# MOST Croxover Oversize Bottom Bracket



## Roger753

Probably a stupid question but I have seen references to this bottom bracket on a couple of Pinarello frames. 
Ignoring any of the marketing speak nonsense I'm assuming the bit that actually matters is still a standard Italian threaded BB meaning that any BB/Crankset can be fitted and not just a MOST branded one.

Roger


----------



## igor-jz

Roger:

My Pinarello Paris has this "most croxover oversized" BB, but nothing uncommon - it is italian-threaded BB...


----------



## Roger753

Thanks. 

Roger.


----------



## Davide123

*Pinarello Paris BB question*

Good evening,

I don't write very often but I constantly read this forum, thank you so much for your knowledge and tips. 

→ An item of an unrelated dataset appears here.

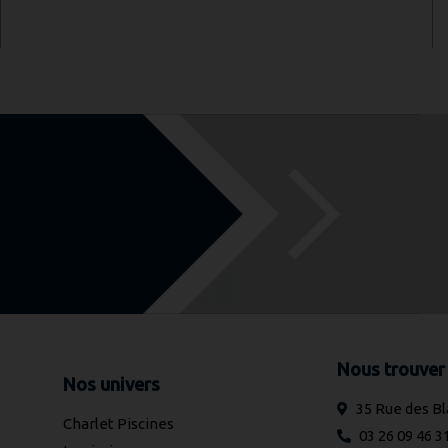
Nous trouver
Nos univers
35 Rue des 
Charlet Piscines
03 26 09 46 3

I have a question for you guys : 

I have a Pinarello Paris 2012 and the MOST bottom bracket fit in that says "most-croxover-oversize-bottom-bracket" and I have a Veloce 10 speed groupset. I'm thinking to buy a Record 2013 and I need to understand if it will fit a BB30 ( the one coming with the used Record Groupset) or not. 

Also, I'm 5'7" tall and I always used a 172.5 mm crankset. The gropuset found is a 175 mm crankset. I never tried this length, any advice? 

Thank you so much

ciao!

davide


----------



## Cinelli 82220

I think it will be Italian threaded, not BB30.


----------



## Kenrow

Davide123 said:


> I have a Pinarello Paris 2012 and the MOST bottom bracket fit in that says "most-croxover-oversize-bottom-bracket" and I have a Veloce 10 speed groupset. I'm thinking to buy a Record 2013 and I need to understand if it will fit a BB30 ( the one coming with the used Record Groupset) or not.


You will need the Ultra Torque BB (italian threads) if you want to run Campy Record in your Paris.


----------



## bikerjulio

Davide123 said:


> Good evening,
> 
> I don't write very often but I constantly read this forum, thank you so much for your knowledge and tips.
> 
> I have a question for you guys :
> 
> I have a Pinarello Paris 2012 and the MOST bottom bracket fit in that says "most-croxover-oversize-bottom-bracket" and I have a Veloce 10 speed groupset. I'm thinking to buy a Record 2013 and I need to understand if it will fit a BB30 ( the one coming with the used Record Groupset) or not.
> 
> Also, I'm 5'7" tall and I always used a 172.5 mm crankset. The gropuset found is a 175 mm crankset. I never tried this length, any advice?
> 
> Thank you so much
> 
> ciao!
> 
> davide


You will need to buy Italian threaded BB cups for the Record crankset, like these Wiggle | Campagnolo Ultra Torque Cup Set | Bottom Brackets

As for the crank length question, you will find this is a topic of endless discussion. If you buy this group, my suggestion would be to try the 175mm length, and see if you notice any difference. If you really don't like it, then sell the crankset and buy another in 172.5. UT cranks are extremely easy to swap out. It's a 5 minute job. I'm taller than you and have bikes with 175, 177.5 and 180mm cranks. Can't honestly say I can tell the difference.


----------



## aureliajulia

Another Most Croxover Question:

I want to remove the entire SRAM/MOst drivetrain and brakes from my Pinarello Quattro and Replace with Chorus 11 from Ribble. (I'll upgrade wheels, too). I see from this thread the bike need Italian size, but don't understand which option to choose otherwise. One of the above posts mentions Italian threaded cuts to go with MOst, but I'm removing the entire piece. (Well, someone who knows what they are doing will remove it, and I'll 'assist' to learn a bit).

Does it matter which option from Ribble that is Italian sized I choose? And does anyone recommend a particular one? I don't know the difference. I just know I've had problems with the SRAM Force/Rival/Most combination for then tire 3 years I've had this bike. Before, I always had 105, and nary a problem.  But I figure I should waste the opportunity to try Campy.


----------



## MMsRepBike

Outboard cups have two options:

English or Italian.

Pick Italian.

Couldn't be easier.


----------



## aureliajulia

MMsRepBike said:


> Outboard cups have two options:
> 
> English or Italian.
> 
> Pick Italian.
> 
> Couldn't be easier.


Yep. Definitely Italian.

The choices are:
Ultra Torque Record Outboard Cups
BB30 UT OS-Fit Integrated Cups (Press Fit), or
UT OS-Fit Cups BB 386, or
UT Integrated Cup BB Right S1....

Which one???


----------



## MMsRepBike

no no.

Those are choices you pick if you have something else.

None of those.

You want the outboard cups, don't make it complicated.


----------